Otto finally lifted his head and relaxed his grip of her hands, adjusting to hold his weight off her as one thick brow curved up his forehead. “Run that all by me again?”

She blinked innocently up at him. “Chto?”

His lips lifted in a slow, delightfully wicked grin.

“You know ‘what’, brat.” He tucked a hand under her back and sat her upright as he eased back, allowing himself to slip from her with the movement.

He stilled for a beat, glanced down, and when his eyes crashed back to hers the heat had flared fresh within them. “Oops. We spilled.”

The laughter came out of her so unexpectedly that it dragged a couple of tears along for the ride, and it felt good.

Otto helped her clean up a bit and redress, and Evelina was standing off to the side and frowning at the blood on the floor when another knock sounded from the door. She wasn’t at all surprised when Otto reached immediately for whichever of the guns he’d put at his back.

Someone cleared their throat on the other side. “Ma’am.” It was Artem.

Evelina raised a brow at Otto. She shouldn’t have been teasing him, but she was still feeling lighter and wanted to embrace it while it lasted.

He let his hand fall from the weapon and tipped his head.

“Come in,” she called to Artem.

Artem stepped into the office, closing the door behind him, and paused again. He blew out a sigh. “Tolya told me, but … damn. I’m sorry I wasn’t here for that.”
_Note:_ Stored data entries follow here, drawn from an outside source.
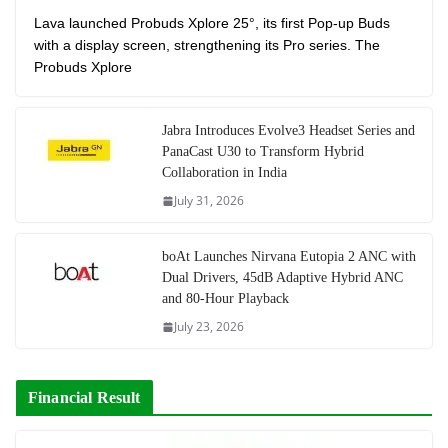
Lava launched Probuds Xplore 25°, its first Pop-up Buds
with a display screen, strengthening its Pro series. The
Probuds Xplore
Jabra Introduces Evolve3 Headset Series and
PanaCast U30 to Transform Hybrid
Collaboration in India
July 31, 2026
boAt Launches Nirvana Eutopia 2 ANC with
Dual Drivers, 45dB Adaptive Hybrid ANC
and 80-Hour Playback
July 23, 2026
Financial Result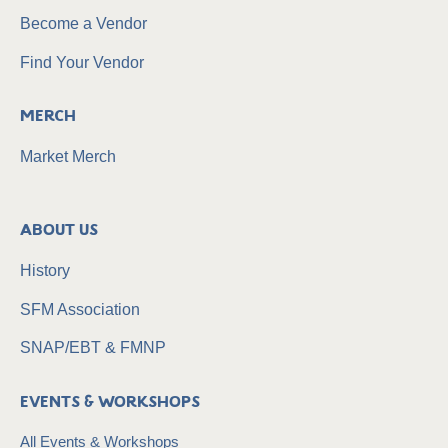
Become a Vendor
Find Your Vendor
Merch
Market Merch
About Us
History
SFM Association
SNAP/EBT & FMNP
Events & Workshops
All Events & Workshops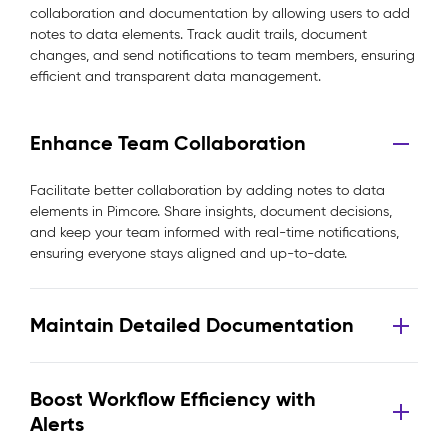
collaboration and documentation by allowing users to add
notes to data elements. Track audit trails, document
changes, and send notifications to team members, ensuring
efficient and transparent data management.
Enhance Team Collaboration
Facilitate better collaboration by adding notes to data
elements in Pimcore. Share insights, document decisions,
and keep your team informed with real-time notifications,
ensuring everyone stays aligned and up-to-date.
Maintain Detailed Documentation
Boost Workflow Efficiency with
Alerts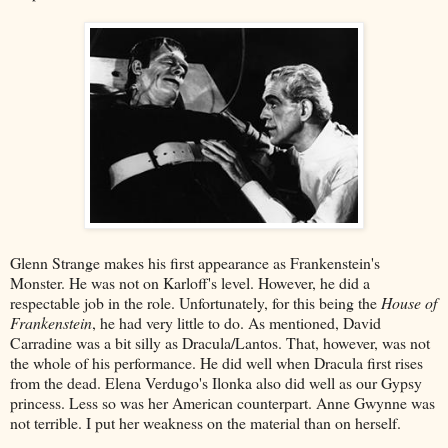
Glenn Strange makes his first appearance as Frankenstein's
Monster. He was not on Karloff's level. However, he did a
respectable job in the role. Unfortunately, for this being the
House of
Frankenstein
, he had very little to do. As mentioned, David
Carradine was a bit silly as Dracula/Lantos. That, however, was not
the whole of his performance. He did well when Dracula first rises
from the dead. Elena Verdugo's Ilonka also did well as our Gypsy
princess. Less so was her American counterpart. Anne Gwynne was
not terrible. I put her weakness on the material than on herself.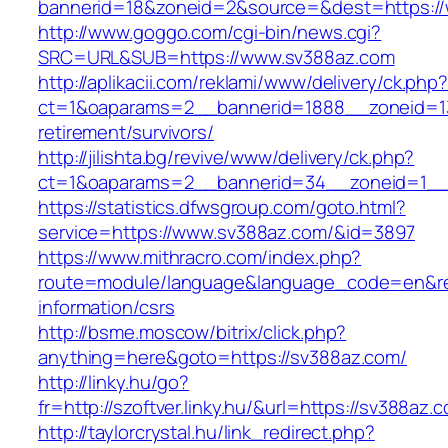
bannerid=18&zoneid=2&source=&dest=https:/
http://www.goggo.com/cgi-bin/news.cgi?
SRC=URL&SUB=https://www.sv388az.com
http://aplikacii.com/reklami/www/delivery/ck.php
ct=1&oaparams=2__bannerid=1888__zoneid=13
retirement/survivors/
http://jilishta.bg/revive/www/delivery/ck.php?
ct=1&oaparams=2__bannerid=34__zoneid=1__
https://statistics.dfwsgroup.com/goto.html?
service=https://www.sv388az.com/&id=3897
https://www.mithracro.com/index.php?
route=module/language&language_code=en&red
information/csrs
http://bsme.moscow/bitrix/click.php?
anything=here&goto=https://sv388az.com/
http://linky.hu/go?
fr=http://szoftver.linky.hu/&url=https://sv388az.
http://taylorcrystal.hu/link_redirect.php?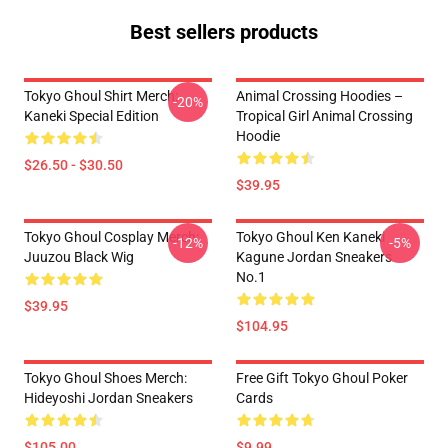
Best sellers products
Tokyo Ghoul Shirt Merch:
Animal Crossing Hoodies –
-20%
Kaneki Special Edition
Tropical Girl Animal Crossing
Hoodie
$26.50 - $30.50
$39.95
Tokyo Ghoul Cosplay Merch:
Tokyo Ghoul Ken Kaneki
-12%
-5%
Juuzou Black Wig
Kagune Jordan Sneakers
No.1
$39.95
$104.95
Tokyo Ghoul Shoes Merch:
Free Gift Tokyo Ghoul Poker
Hideyoshi Jordan Sneakers
Cards
$105.00
$9.99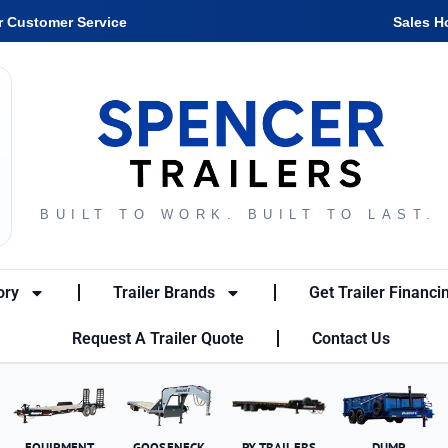
r Customer Service
Sales H
BUILT TO WORK. BUILT TO LAST.
ory
Trailer Brands
Get Trailer Financi
Request A Trailer Quote
Contact Us
EQUIPMENT
GOOSENECK
PX TRAILERS
DUMP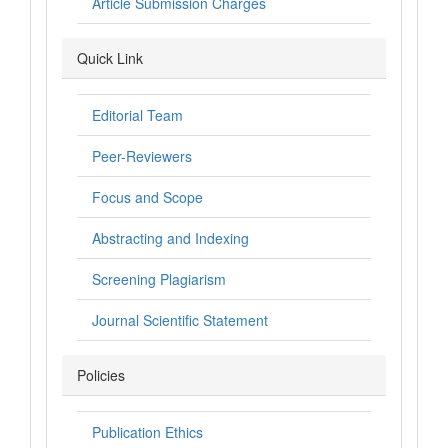
Article Submission Charges
Quick Link
Editorial Team
Peer-Reviewers
Focus and Scope
Abstracting and Indexing
Screening Plagiarism
Journal Scientific Statement
Policies
Publication Ethics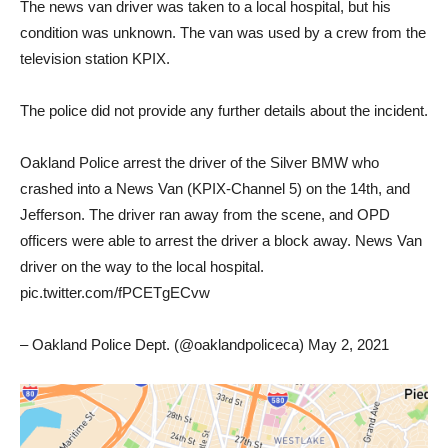
The news van driver was taken to a local hospital, but his
condition was unknown. The van was used by a crew from the
television station KPIX.
The police did not provide any further details about the incident.
Oakland Police arrest the driver of the Silver BMW who
crashed into a News Van (KPIX-Channel 5) on the 14th, and
Jefferson. The driver ran away from the scene, and OPD
officers were able to arrest the driver a block away. News Van
driver on the way to the local hospital.
pic.twitter.com/fPCETgECvw
– Oakland Police Dept. (@oaklandpoliceca) May 2, 2021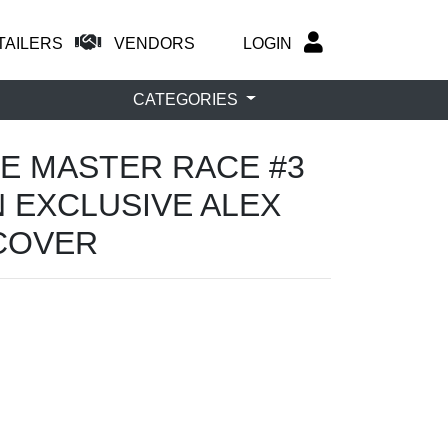
TAILERS
VENDORS
LOGIN
CATEGORIES
THE MASTER RACE #3
 EXCLUSIVE ALEX
COVER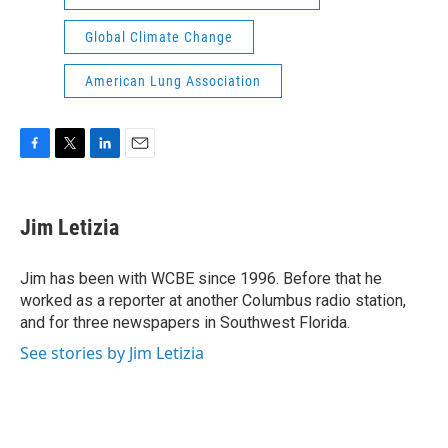
Global Climate Change
American Lung Association
F
T
L
E
a
w
i
m
c
i
n
a
e
t
k
i
Jim Letizia
b
t
e
l
o
e
d
o
r
I
Jim has been with WCBE since 1996. Before that he
k
n
worked as a reporter at another Columbus radio station,
and for three newspapers in Southwest Florida.
See stories by Jim Letizia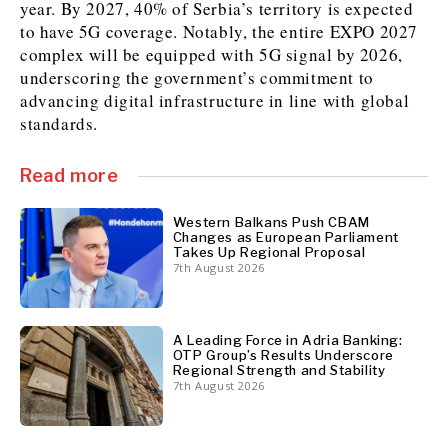
year. By 2027, 40% of Serbia’s territory is expected
to have 5G coverage. Notably, the entire EXPO 2027
complex will be equipped with 5G signal by 2026,
Discover
underscoring the government’s commitment to
Western Balkans 2030
Western Balkans 2030
advancing digital infrastructure in line with global
standards.
News
Environment
Insights
Insights
Events
Science
Read more
Tech
Magazine
Culture
Western Balkans Push CBAM
Sport
Interview
Interview
World
World
Changes as European Parliament
Takes Up Regional Proposal
Opinion
Opinion
Analysis
Analysis
7th August 2026
About
Rountable
Rountable
Advertise with The Region | Reach Adria Decision-Makers
Contact The Region | Business & Editorial Inquiries
Subscribe
A Leading Force in Adria Banking:
OTP Group’s Results Underscore
Regional Strength and Stability
7th August 2026
Discover
Discover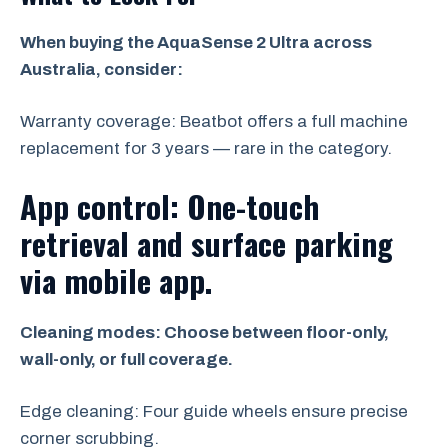
When buying the AquaSense 2 Ultra across
Australia, consider:
Warranty coverage: Beatbot offers a full machine
replacement for 3 years — rare in the category.
App control: One-touch
retrieval and surface parking
via mobile app.
Cleaning modes: Choose between floor-only,
wall-only, or full coverage.
Edge cleaning: Four guide wheels ensure precise
corner scrubbing.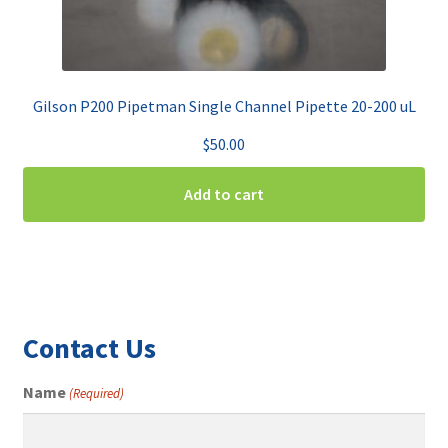
Gilson P200 Pipetman Single Channel Pipette 20-200 uL
$
50.00
Add to cart
Contact Us
Name
(Required)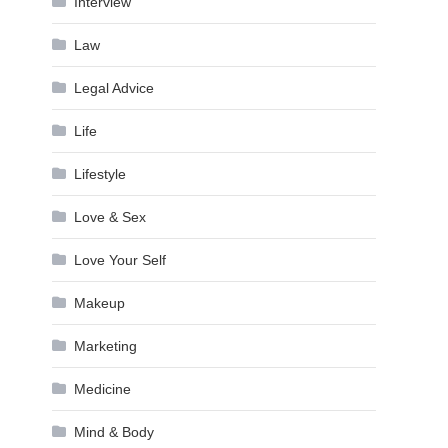
Interview
Law
Legal Advice
Life
Lifestyle
Love & Sex
Love Your Self
Makeup
Marketing
Medicine
Mind & Body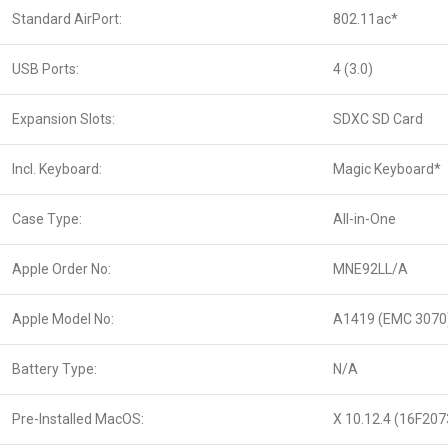
Standard AirPort:
802.11ac*
USB Ports:
4 (3.0)
Expansion Slots:
SDXC SD Card
Incl. Keyboard:
Magic Keyboard*
Case Type:
All-in-One
Apple Order No:
MNE92LL/A
Apple Model No:
A1419 (EMC 3070
Battery Type:
N/A
Pre-Installed MacOS:
X 10.12.4 (16F207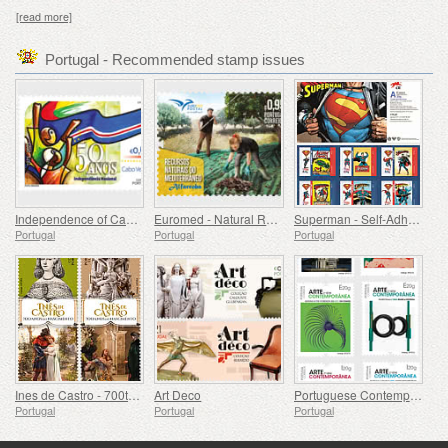
[read more]
Portugal - Recommended stamp issues
Independence of Cape Verde - 50 Years
Euromed - Natural Resources of the Mediterranean
Superman - Self-Adhesive Stamps
Portugal
Portugal
Portugal
Ines de Castro - 700th Birthday
Art Deco
Portuguese Contemporary Art - 2nd Series
Portugal
Portugal
Portugal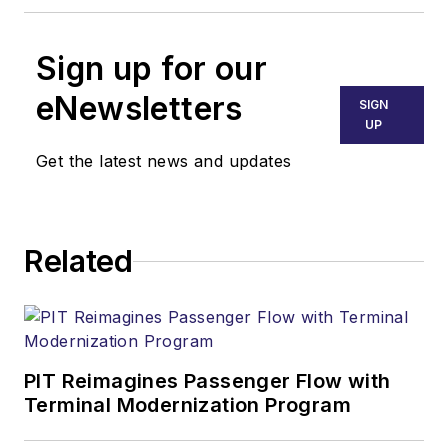
Sign up for our
eNewsletters
SIGN
UP
Get the latest news and updates
Related
PIT Reimagines Passenger Flow with
Terminal Modernization Program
Evelina shook her head. “We knew Viktor would be less than thrilled with me.” She carefully angled between the sizable, darkening splotch of red and the other stain she was absolutely going to ignore that still glistened on the floor directly in front of the desk, making her way around to the tall chair at the back.

It seemed like that was where she should be sitting if it was time to be doing professional things.

Objectively, as it was Artem, they could move to the set of more comfortable chairs. But she kind of just wanted to toss them out alongside the throw rug they sat on, despite that no blood actually marred them.

Otto followed behind her and put his back to a wall, blocking no one’s line of sight but keeping himself close.

At some point, they were going to have to take a moment to discuss and re-evaluate roles.

She trusted him most and did want him at her back, but she did not want him forever slotted to the role of staff and subordinate.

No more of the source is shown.